El ser humano es una parte del todo que llamamos el universo, una parte limitada por el tiempo y el espacio. Se experimenta a sí mismo, sus pensamientos y sus sentimientos como acontecimientos separados del resto, eso es una especie de ilusión óptica de su conciencia. Esta ilusión es una forma de prisión para nosotros, pues nos restringe a nuestros deseos personales y nos obliga a reservar nuestro afecto a las pocas personas que están más cerca de nosotros.
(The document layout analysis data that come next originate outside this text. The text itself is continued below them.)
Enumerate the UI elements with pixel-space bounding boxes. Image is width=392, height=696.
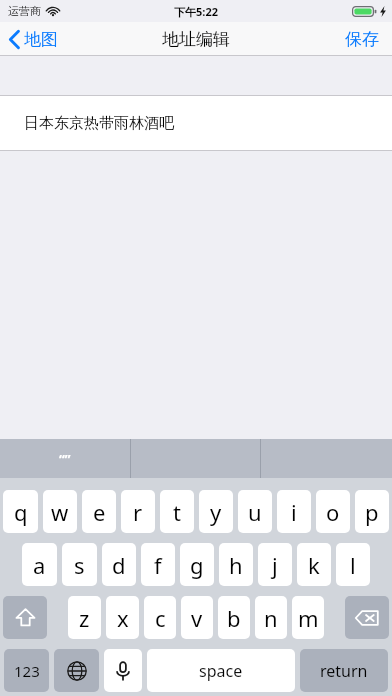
button[interactable]: l [336, 543, 370, 586]
staticText: n [264, 603, 278, 633]
staticText: return [320, 660, 368, 682]
button[interactable]: j [258, 543, 292, 586]
button[interactable]: return [300, 649, 388, 692]
staticText: j [272, 550, 278, 580]
button[interactable]: 保存 [332, 24, 392, 55]
staticText: i [291, 497, 297, 527]
button[interactable]: space [147, 649, 295, 692]
staticText: a [33, 550, 46, 580]
staticText: 123 [14, 661, 40, 681]
button[interactable]: s [62, 543, 97, 586]
button[interactable]: Change keyboard [54, 649, 99, 692]
button[interactable]: Shift [3, 596, 47, 639]
button[interactable]: h [219, 543, 253, 586]
staticText: p [365, 497, 379, 527]
staticText: k [308, 550, 320, 580]
staticText: 运营商 [8, 4, 41, 18]
button[interactable]: e [82, 490, 116, 533]
staticText: w [51, 497, 69, 527]
button[interactable]: g [180, 543, 214, 586]
button[interactable]: b [218, 596, 250, 639]
staticText: g [190, 550, 204, 580]
staticText: 下午5:22 [174, 4, 218, 19]
button[interactable]: w [43, 490, 77, 533]
staticText: y [210, 497, 222, 527]
staticText: e [93, 497, 106, 527]
staticText: z [79, 603, 90, 633]
staticText: 地图 [24, 29, 58, 50]
button[interactable]: c [144, 596, 176, 639]
button[interactable]: d [102, 543, 136, 586]
button[interactable]: 123 [4, 649, 49, 692]
staticText: 日本东京热带雨林酒吧 [24, 114, 174, 133]
staticText: c [155, 603, 166, 633]
staticText: “” [59, 450, 71, 468]
button[interactable]: u [238, 490, 272, 533]
button[interactable]: 地图 [0, 24, 66, 55]
staticText: u [248, 497, 262, 527]
staticText: r [133, 497, 143, 527]
button[interactable]: 日本东京热带雨林酒吧 [0, 96, 392, 150]
staticText: h [229, 550, 243, 580]
staticText: d [112, 550, 126, 580]
button[interactable]: v [181, 596, 213, 639]
staticText: x [117, 603, 129, 633]
button[interactable]: Backspace [345, 596, 389, 639]
button[interactable]: x [106, 596, 139, 639]
button[interactable]: k [297, 543, 331, 586]
button[interactable]: r [121, 490, 155, 533]
staticText: b [227, 603, 241, 633]
button[interactable]: t [160, 490, 194, 533]
staticText: q [14, 497, 28, 527]
button[interactable]: q [3, 490, 38, 533]
button[interactable]: “” [0, 439, 130, 478]
staticText: 保存 [345, 29, 379, 50]
staticText: m [298, 603, 319, 633]
staticText: t [173, 497, 181, 527]
staticText: f [154, 550, 162, 580]
button[interactable]: a [22, 543, 57, 586]
button[interactable]: i [277, 490, 311, 533]
button[interactable]: z [68, 596, 101, 639]
staticText: s [74, 550, 85, 580]
button[interactable]: o [316, 490, 350, 533]
button[interactable]: Dictation [104, 649, 142, 692]
staticText: o [326, 497, 340, 527]
staticText: 地址编辑 [162, 29, 230, 50]
button[interactable]: n [255, 596, 287, 639]
button[interactable]: f [141, 543, 175, 586]
button[interactable]: m [292, 596, 324, 639]
staticText: l [350, 550, 356, 580]
staticText: space [199, 660, 243, 682]
staticText: v [191, 603, 203, 633]
button[interactable]: y [199, 490, 233, 533]
button[interactable]: p [355, 490, 389, 533]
Nuestra tarea debería consistir en liberarnos de esa prisión ampliando el círculo de compasión de tal manera que incluyamos en él a todas las criaturas vivas y a toda la naturaleza en su belleza.13

Esta actividad comienza con la toma de conciencia siguiente: si miro la zona más profunda de mí mismo, deseo no sufrir. No me despierto por la mañana pensando: «¡Ojalá pudiera sufrir todo el día y, si es posible, toda mi vida!» Cuando he reconocido esta aspiración en mí mismo, ¿qué ocurre si me proyecto mentalmente en la conciencia de otro ser? Como yo, tal vez él esté dominado por toda suerte de tormentos y una gran confusión mental, pero, al igual que yo, ¿no preferiría acaso no sufrir, si le fuera posible? Comparte mi deseo de escapar al sufrimiento y ese deseo es digno de respeto.
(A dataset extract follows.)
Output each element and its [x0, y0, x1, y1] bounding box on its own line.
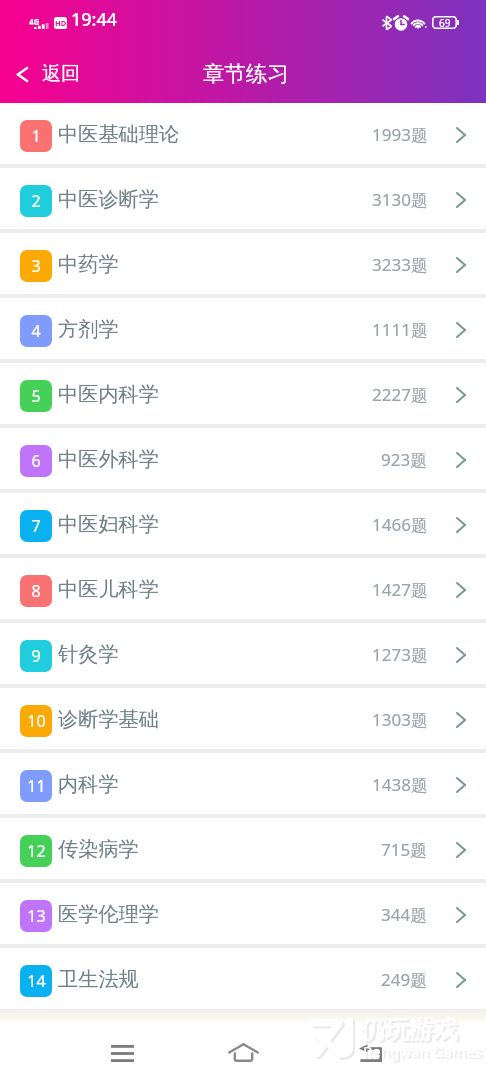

Lamentablemente, hay personas que, al no haber podido beneficiarse de condiciones que les habrían permitido expandirse, se perjudican a sí mismas voluntariamente y se automutilan o cometen actos de desesperación que van hasta el suicidio.14 La falta de amor, de sensatez, de confianza en sí mismo, y la ausencia de una dirección clara en su vida son tan agobiantes que las llevan en ocasiones a la autodes­trucción. Esos actos extremos son a veces un grito de desesperación, una llamada al socorro, una manera de expresarse para quienes no saben cómo encontrar la felicidad, o no han podido encontrarla debido a la brutalidad de las condiciones exteriores.

Aspectos emocionales y cognitivos del altruismo y de la compasión

Sentirse emocionado por el sufrimiento del otro, sentir uno mismo sufrimiento porque él sufre, alegrarse cuando está alegre y entristecerse cuando está afligido son cosas que dependen de la resonancia emocional.

En cambio, discernir las causas inmediatas o duraderas, superficiales o profundas de los sufrimientos del otro y generar la determinación de remediarlas es algo que depende del conocimiento y de la compasión «cognitiva». Ésta se halla vinculada a la comprensión de la totalidad de las causas del sufrimiento. Por eso su dimensión es más amplia y sus efectos son más importantes. Estos dos aspectos del altruismo, el afectivo y el cognitivo, son complementarios y no constituyen dos actitudes mentales separadas y estancas. En ciertas personas, en un primer tiempo el altruismo adopta la forma de una experiencia emocional más o menos fuerte, susceptible de transformarse luego en altruismo cognitivo cuando la persona comienza a analizar las causas del sufrimiento. Sin embargo, el altruismo queda limitado si es reducido sólo a su componente emocional.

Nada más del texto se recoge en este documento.